Are Advocates Spooky?

Posted by Elika Nassirinia, Advocate

Feminism is a complex word, one that both divides and unites, empowers and alienates. The topic of the “Are Advocates Spooky” talk was chosen specifically to address how feminism is viewed, both in campus culture as well as larger society. During the talk, the question of what it is about feminism that elicits such strong reactions from people, whether positive or negative, was discussed. Why do so many people refrain from identifying as feminists, in spite of sharing ideals of equality and human justice that are very much in line with feminism? Why do feminists continue to be thought of as angry, man-hating, bra-burning women? Should the word “feminist” be replaced by “humanist” to better communicate the message behind the movement, or is opposition to the word “feminist” part of the larger problem of patriarchy the movement works against?

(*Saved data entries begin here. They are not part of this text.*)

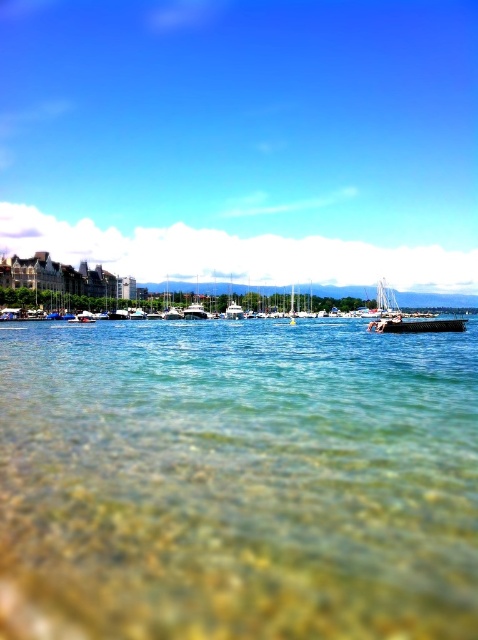 Question: Considering the relative positions of clear water at center and transparent water at center in the image provided, where is clear water at center located with respect to transparent water at center?

Choices:
 (A) right
 (B) left

Answer: (B)

Question: Can you confirm if clear water at center is positioned to the right of transparent water at center?

Choices:
 (A) no
 (B) yes

Answer: (A)

Question: Is clear water at center behind transparent water at center?

Choices:
 (A) yes
 (B) no

Answer: (B)

Question: Among these points, which one is farthest from the camera?

Choices:
 (A) (57, 566)
 (B) (345, 22)

Answer: (B)

Question: Which point is farther to the camera?

Choices:
 (A) (352, 124)
 (B) (67, 609)

Answer: (A) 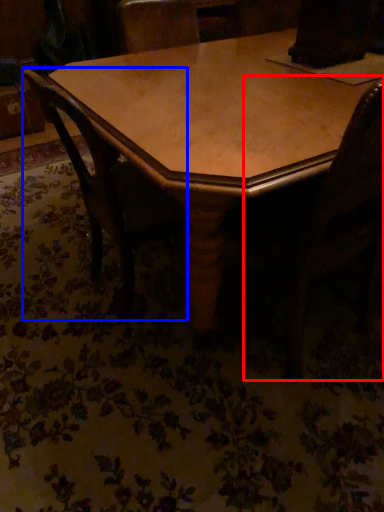 Question: Which object is closer to the camera taking this photo, swivel chair (highlighted by a red box) or chair (highlighted by a blue box)?

Choices:
 (A) swivel chair
 (B) chair

Answer: (A) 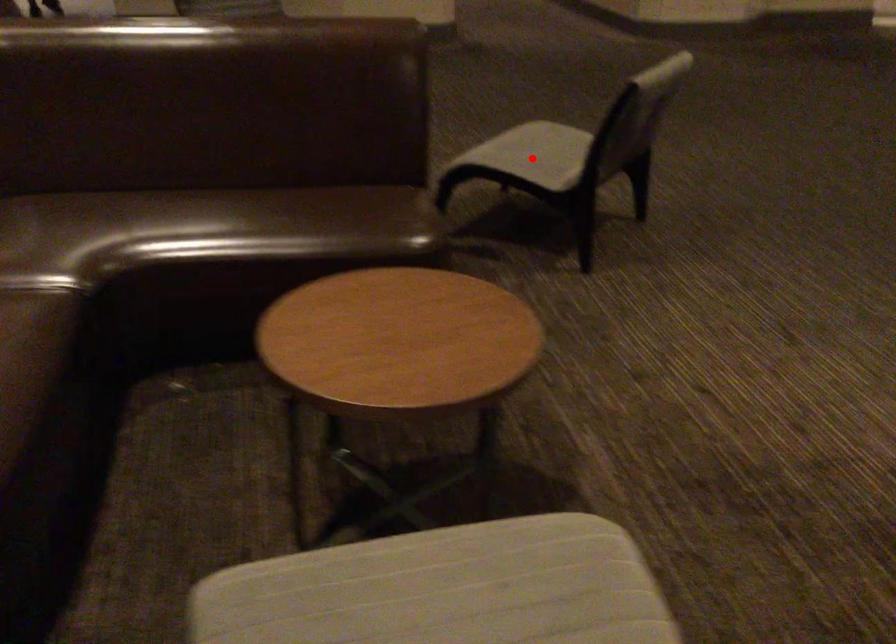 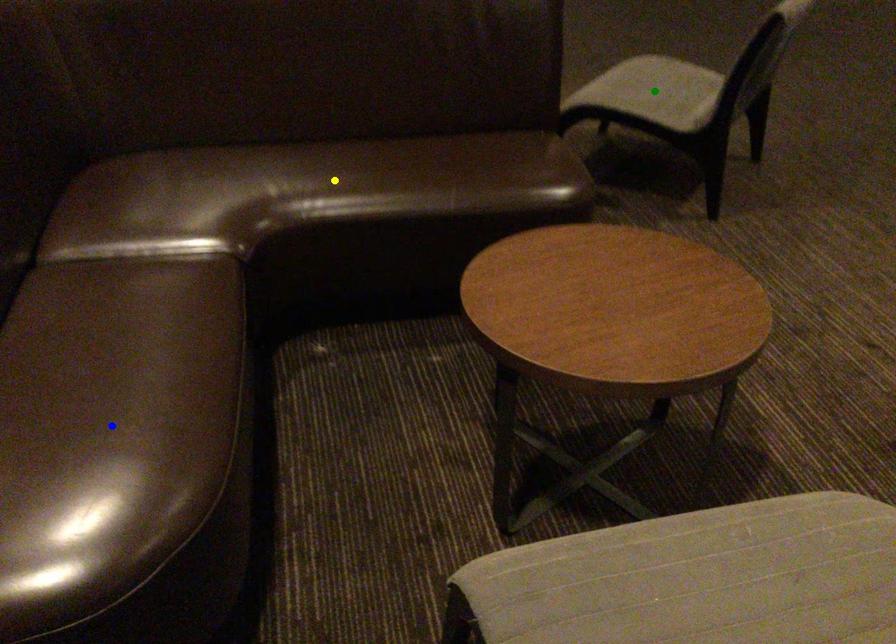 Question: I am providing you with two images of the same scene from different viewpoints. A red point is marked on the first image. You are given multiple points on the second image. Which mark in image 2 goes with the point in image 1?

Choices:
 (A) green point
 (B) blue point
 (C) yellow point

Answer: (A) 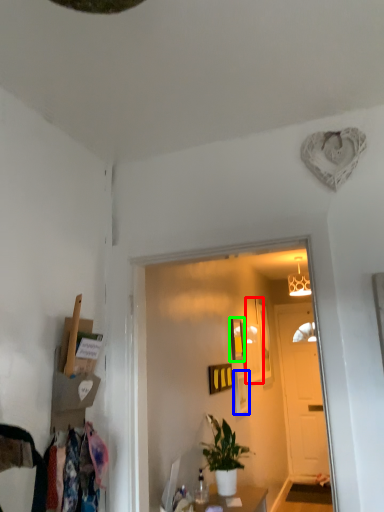 Question: Which object is positioned farthest from picture frame (highlighted by a red box)? Select from picture frame (highlighted by a blue box) and picture frame (highlighted by a green box).

Choices:
 (A) picture frame
 (B) picture frame

Answer: (B) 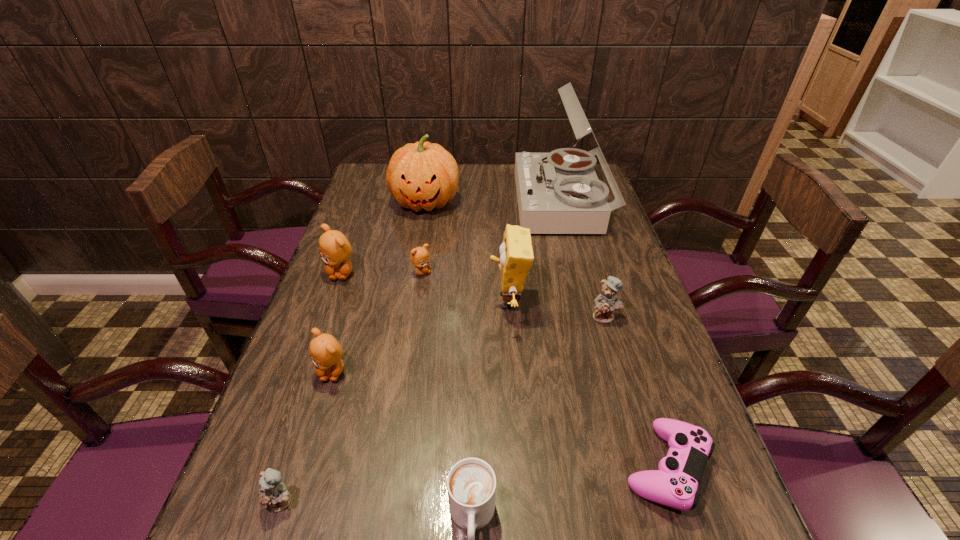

In addition to discussing feminism, attitudes towards Advocates on campus were discussed. Because of the nature of their work, Advocates are sometimes viewed as “anti-party” or “anti-fun,” making the group intimidating. Another common theme throughout the talk was that the role of Advocates outside of direct survivor support remains unclear to some students. While Advocates do provide direct survivor support, another goal of the organization is to create a safer campus atmosphere for all individuals by holding events that raise awareness about rape culture and sexual violence. Advocates hold supporters project trainings in order to provide students with information that will allow them to support a survivor should a survivor disclose to them. Advocates also hold talks, usually on Tuesdays and Wednesdays beginning at 9 pm, about a number of different issues, such as sex education or intersectionality, and all individuals are welcome to participate in the talks and share their opinions. These talks often involve collaborations with different student groups on campus to ensure that a wide range of perspectives are represented. Other events put together by Pomona Advocates, often in collaboration with different student groups, are the Take Back the Night march and the Clothesline Project, as well as bringing different speakers to campus to discuss issues relating to sexual violence.